▸ **Exercise**
Pull every line holding the string "jogos" from the records below.

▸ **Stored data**
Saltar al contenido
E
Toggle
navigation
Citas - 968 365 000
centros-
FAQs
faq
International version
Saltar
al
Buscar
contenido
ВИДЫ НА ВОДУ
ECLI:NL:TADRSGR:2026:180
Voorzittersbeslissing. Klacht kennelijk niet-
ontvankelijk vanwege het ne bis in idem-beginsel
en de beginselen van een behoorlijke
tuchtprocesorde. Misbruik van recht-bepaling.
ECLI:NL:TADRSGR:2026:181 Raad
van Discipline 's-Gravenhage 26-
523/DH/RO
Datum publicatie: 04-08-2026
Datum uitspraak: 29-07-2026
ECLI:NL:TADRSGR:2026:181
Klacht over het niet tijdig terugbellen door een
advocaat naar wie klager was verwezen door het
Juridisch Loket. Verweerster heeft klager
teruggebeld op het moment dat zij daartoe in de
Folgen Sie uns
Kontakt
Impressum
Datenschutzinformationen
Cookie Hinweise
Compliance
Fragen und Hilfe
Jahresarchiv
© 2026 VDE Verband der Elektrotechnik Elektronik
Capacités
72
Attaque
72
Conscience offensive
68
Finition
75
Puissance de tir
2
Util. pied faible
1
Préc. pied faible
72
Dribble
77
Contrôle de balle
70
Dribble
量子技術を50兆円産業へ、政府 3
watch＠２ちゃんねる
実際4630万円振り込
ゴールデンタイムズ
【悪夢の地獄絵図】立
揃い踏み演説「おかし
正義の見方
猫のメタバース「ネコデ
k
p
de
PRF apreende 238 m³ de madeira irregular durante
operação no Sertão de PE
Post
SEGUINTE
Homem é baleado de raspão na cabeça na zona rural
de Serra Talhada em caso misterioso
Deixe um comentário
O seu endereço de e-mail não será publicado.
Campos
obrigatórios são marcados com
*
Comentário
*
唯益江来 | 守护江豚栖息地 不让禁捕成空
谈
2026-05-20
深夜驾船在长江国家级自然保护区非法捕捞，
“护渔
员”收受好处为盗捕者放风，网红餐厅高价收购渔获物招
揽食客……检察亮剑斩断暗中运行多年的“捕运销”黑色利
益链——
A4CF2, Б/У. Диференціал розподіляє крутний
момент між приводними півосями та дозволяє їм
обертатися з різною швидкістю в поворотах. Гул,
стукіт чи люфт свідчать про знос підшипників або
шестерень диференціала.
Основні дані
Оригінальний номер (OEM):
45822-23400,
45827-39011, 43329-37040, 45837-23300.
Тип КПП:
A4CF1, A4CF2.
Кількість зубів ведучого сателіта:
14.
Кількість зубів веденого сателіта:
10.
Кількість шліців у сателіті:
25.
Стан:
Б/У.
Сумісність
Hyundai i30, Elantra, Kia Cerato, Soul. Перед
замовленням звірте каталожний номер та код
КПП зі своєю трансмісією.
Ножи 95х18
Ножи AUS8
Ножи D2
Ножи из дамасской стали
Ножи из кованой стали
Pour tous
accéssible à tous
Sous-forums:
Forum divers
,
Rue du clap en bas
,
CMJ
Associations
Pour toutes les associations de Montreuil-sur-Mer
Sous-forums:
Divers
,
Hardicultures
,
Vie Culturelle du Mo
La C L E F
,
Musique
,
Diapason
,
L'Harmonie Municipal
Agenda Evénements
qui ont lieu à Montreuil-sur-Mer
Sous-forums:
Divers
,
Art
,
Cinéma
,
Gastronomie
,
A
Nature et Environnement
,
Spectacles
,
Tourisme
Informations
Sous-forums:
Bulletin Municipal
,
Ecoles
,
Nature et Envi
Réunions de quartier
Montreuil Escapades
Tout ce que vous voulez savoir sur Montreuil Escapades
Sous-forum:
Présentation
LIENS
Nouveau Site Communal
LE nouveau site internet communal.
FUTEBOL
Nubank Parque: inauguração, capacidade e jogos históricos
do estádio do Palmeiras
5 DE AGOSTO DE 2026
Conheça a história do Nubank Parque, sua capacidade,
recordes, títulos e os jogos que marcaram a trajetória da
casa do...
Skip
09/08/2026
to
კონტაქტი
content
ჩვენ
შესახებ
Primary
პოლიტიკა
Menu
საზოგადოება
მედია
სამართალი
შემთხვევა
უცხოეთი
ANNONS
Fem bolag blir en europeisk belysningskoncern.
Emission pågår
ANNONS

▸ **Answer to this problem**
Nubank Parque: inauguração, capacidade e jogos históricos
recordes, títulos e os jogos que marcaram a trajetória da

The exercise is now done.